Unfortunately, changes to date in the budget process have gone in the wrong direction, enlarging the government in four major ways.

First, the so-called debt limit law enacted in 1917 erased the requirement that each spending bill include a source of funding. Rather than a restraint, it now serves as an opportunity for more spending, see my December 22, 2024 Wall Street Journal article Trump and the Fake Debt Limit.

Second, entitlements removed accountability. Much of the ongoing enlargement of government is never approved by Congress or the President, it’s done on auto pilot.

Third, financial innovations in the government bond market make it easy to borrow $39 trillion, and will allow that to double by drawing on savers worldwide. People have talked hopefully about hitting a fiscal cliff for 40 years yet government spending grows inexorably and projections show unlimited expansion.

Fourth, in 2008 the Federal Reserve assumed the power to buy unlimited amounts of government bonds using bank loans, heavily foreign-sourced. This Fed policy, which has embedded itself, entwines fiscal and monetary policy and is causing hundreds of billions of dollars in losses as bond yields move higher and the value of the dollar erodes.

In combination these four developments make federal spending and debt easy and Congress unaccountable. It can’t be stopped without new checks and balances.

Rewrite the Debt Limit So It Works

The debt limit could be used as a legislative vehicle. The debt limit will be a must-pass bill in 2027. The current debt limit’s only concrete enforcement mechanism is a dangerous game of chicken over whether to default on Treasury debt, a step that would be monumentally damaging. As written, it was not intended to limit spending and hasn’t — for over 100 years.

The solution is to use the next debt limit debate to replace the debt limit with something that leans against bigger government. Serious efforts to strengthen the debt limit would win instant acclaim from the public and financial markets.

The new debt limit law should consider two procedural principles. First, rather than default, there should be incremental consequences painful to Washington when it violates the debt limit. Second, the limit on spending or debt should be a percentage of gross domestic product rather than a dollar amount and should focus on cumulative debt, not annual deficits. Future increases to the limit should be rare or nonexistent so Congress only has to vote once.
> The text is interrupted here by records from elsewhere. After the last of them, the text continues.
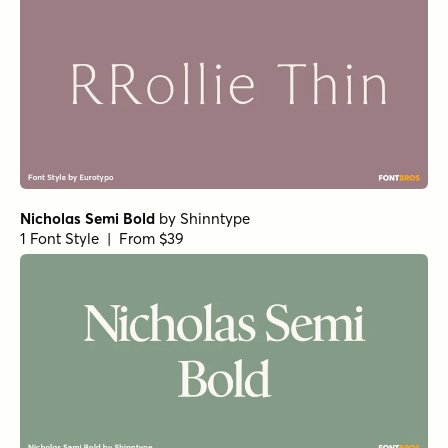
Norche Light Semi Condensed
by
Dora Typefoundry
1 Font Style | From $25
Norche Soft Extra Light Condensed
Norche Soft Extra Bold Condensed Italic
Norche Soft Medium Expanded Italic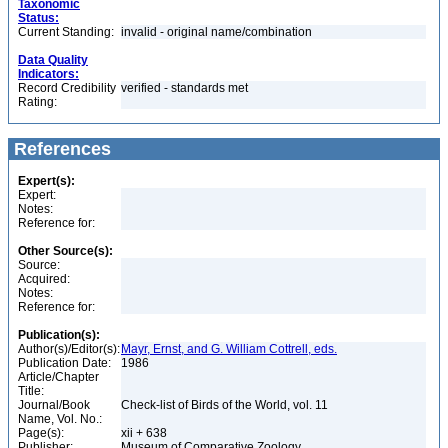
Taxonomic
Status:
Current Standing:
invalid - original name/combination
Data Quality
Indicators:
Record Credibility
verified - standards met
Rating:
References
Expert(s):
Expert:
Notes:
Reference for:
Other Source(s):
Source:
Acquired:
Notes:
Reference for:
Publication(s):
Author(s)/Editor(s):
Mayr, Ernst, and G. William Cottrell, eds.
Publication Date:
1986
Article/Chapter
Title:
Journal/Book
Check-list of Birds of the World, vol. 11
Name, Vol. No.:
Page(s):
xii + 638
Publisher:
Museum of Comparative Zoology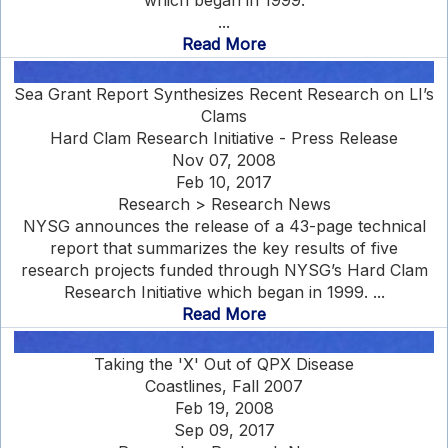
which began in 1999.
...
Read More
Sea Grant Report Synthesizes Recent Research on LI’s
Clams
Hard Clam Research Initiative - Press Release
Nov 07, 2008
Feb 10, 2017
Research > Research News
NYSG announces the release of a 43-page technical
report that summarizes the key results of five
research projects funded through NYSG’s Hard Clam
Research Initiative which began in 1999. ...
Read More
Taking the 'X' Out of QPX Disease
Coastlines, Fall 2007
Feb 19, 2008
Sep 09, 2017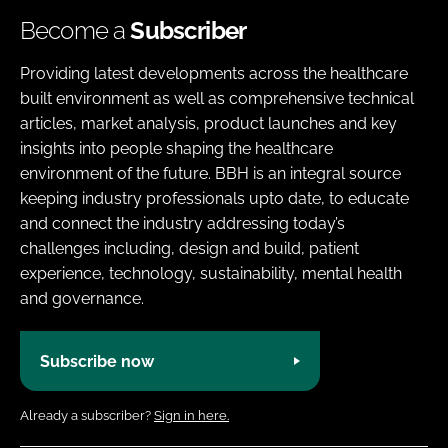
Become a
Subscriber
Providing latest developments across the healthcare
built environment as well as comprehensive technical
articles, market analysis, product launches and key
insights into people shaping the healthcare
environment of the future. BBH is an integral source
keeping industry professionals upto date, to educate
and connect the industry addressing today’s
challenges including, design and build, patient
experience, technology, sustainability, mental health
and governance.
Subscribe now
Already a subscriber?
Sign in here.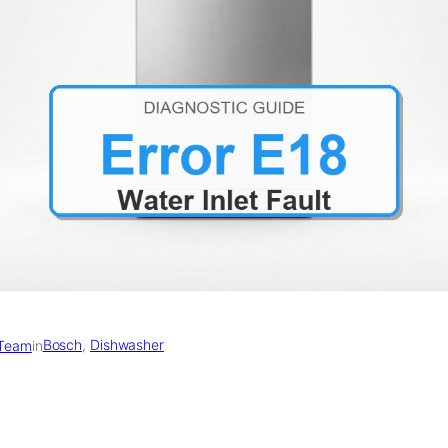
Bosch
, 
Dishwasher
 Team
in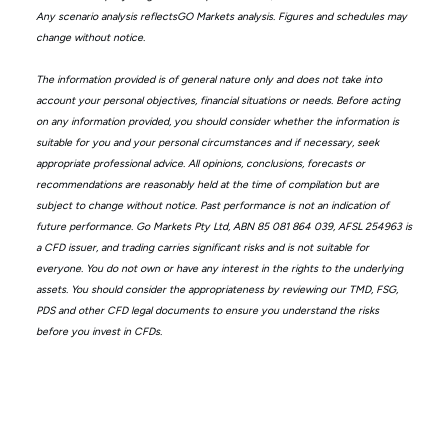
Any scenario analysis reflectsGO Markets analysis. Figures and schedules may
change without notice.
The information provided is of general nature only and does not take into
account your personal objectives, financial situations or needs. Before acting
on any information provided, you should consider whether the information is
suitable for you and your personal circumstances and if necessary, seek
appropriate professional advice. All opinions, conclusions, forecasts or
recommendations are reasonably held at the time of compilation but are
subject to change without notice. Past performance is not an indication of
future performance. Go Markets Pty Ltd, ABN 85 081 864 039, AFSL 254963 is
a CFD issuer, and trading carries significant risks and is not suitable for
everyone. You do not own or have any interest in the rights to the underlying
assets. You should consider the appropriateness by reviewing our TMD, FSG,
PDS and other CFD legal documents to ensure you understand the risks
before you invest in CFDs.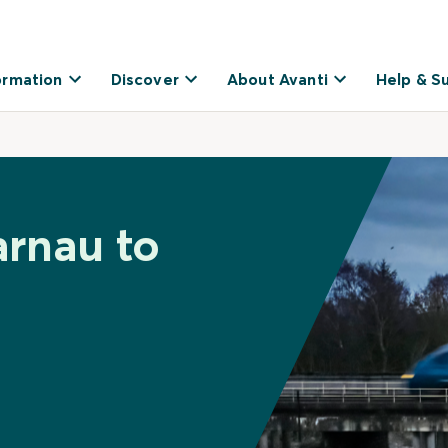
ormation
Discover
About Avanti
Help & S
arnau to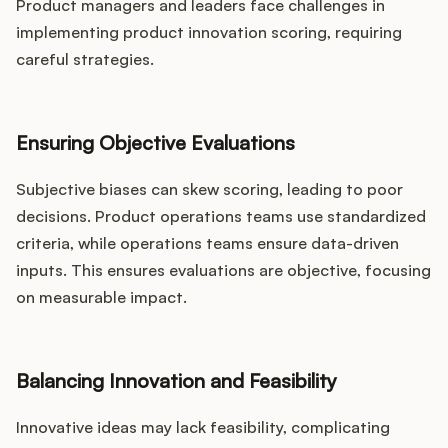
Product managers and leaders face challenges in
implementing product innovation scoring, requiring
careful strategies.
Ensuring Objective Evaluations
Subjective biases can skew scoring, leading to poor
decisions. Product operations teams use standardized
criteria, while operations teams ensure data-driven
inputs. This ensures evaluations are objective, focusing
on measurable impact.
Balancing Innovation and Feasibility
Innovative ideas may lack feasibility, complicating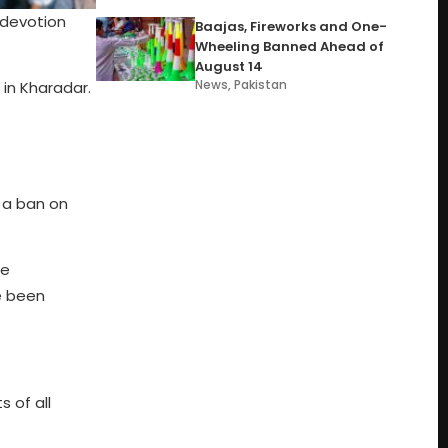
 devotion
Baajas, Fireworks and One-
Wheeling Banned Ahead of
August 14
News
,
Pakistan
 in Kharadar.
 a ban on
he
e been
 of all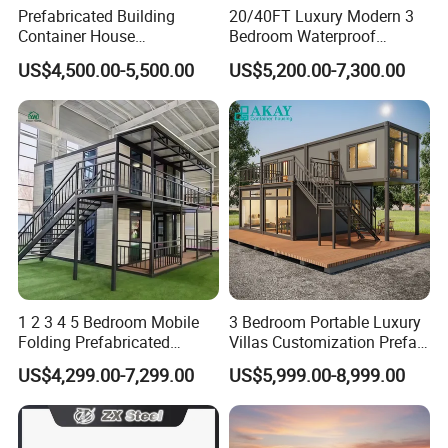
Prefabricated Building
20/40FT Luxury Modern 3
Container House
Bedroom Waterproof
Expandable Steel Structure
Foldable Expandable Prefab
US$4,500.00-5,500.00
US$5,200.00-7,300.00
House for Office Luxury
Portable Modular Container
Prefab House Villa
House
1 2 3 4 5 Bedroom Mobile
3 Bedroom Portable Luxury
Folding Prefabricated
Villas Customization Prefab
Modular Portable
House Container House
US$4,299.00-7,299.00
US$5,999.00-8,999.00
Expandable Living House
Casa Contenedor Modular
Fast Assembly Two Story
Prefabricated House
Movable Ready Made Tiny
Home
Henan K-home Steel Structure Co.,Ltd is located in Xinxiang, Henan Province. It is a self operating private enterprise, established in the year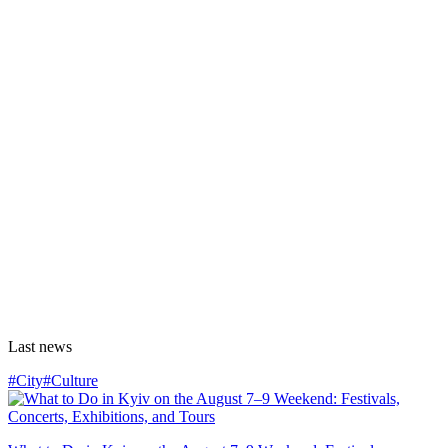
Last news
#City
#Culture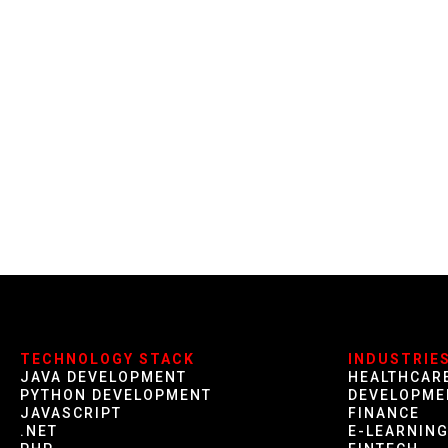
TECHNOLOGY STACK
INDUSTRIE
JAVA DEVELOPMENT
HEALTHCAR
PYTHON DEVELOPMENT
DEVELOPME
JAVASCRIPT
FINANCE
.NET
E-LEARNIN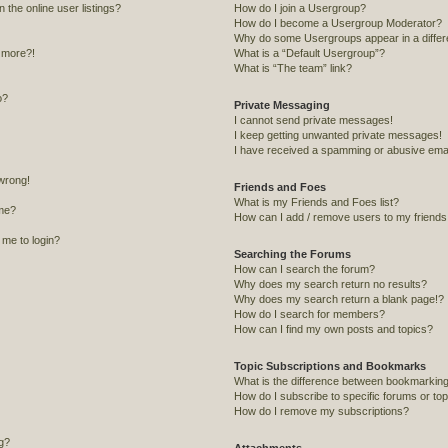
the online user listings?
How do I join a Usergroup?
How do I become a Usergroup Moderator?
Why do some Usergroups appear in a differ
y more?!
What is a “Default Usergroup”?
What is “The team” link?
o?
Private Messaging
I cannot send private messages!
I keep getting unwanted private messages!
I have received a spamming or abusive emai
 wrong!
Friends and Foes
What is my Friends and Foes list?
me?
How can I add / remove users to my friends o
s me to login?
Searching the Forums
How can I search the forum?
Why does my search return no results?
Why does my search return a blank page!?
How do I search for members?
How can I find my own posts and topics?
Topic Subscriptions and Bookmarks
What is the difference between bookmarking
How do I subscribe to specific forums or to
How do I remove my subscriptions?
ng?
The nation should brainstorm on ways to stop government bloat. Here are several ideas:

  • Expanded rescission and impoundment authority allowing the president and Congress to reduce spending rationally.
  • To hold future presidents accountable alongside Congress, there could be limits on executive-branch spending and pay whenever the government is above the debt limit.
  • The executive branch could be required to propose spending cuts when spending or debt is over the limit.
  • No new construction of monuments or government buildings in the Washington area while debt is above the agreed limit.
  • The new debt limit could also include incentives for government officials, such as bonuses for spending cuts and below-target debt levels.
  • The new law should make clear that there will be no defaults ever. No one expects Washington to restrain itself, so the financial market reaction would be an instantaneous reduction in interest on the national debt, providing a down payment on the deficit.

In sum, political leaders need new tools to shoulder the burden and sort the spending options, and they need penalties that hold each other accountable to voters. The more public the penalties on Washington, the better to help uproot the entrenched tax-and-spend culture.

Thank you,

David Malpass

David Malpass

David R. Malpass served as 13th President of the World Bank Group from April 2019 through June 2023.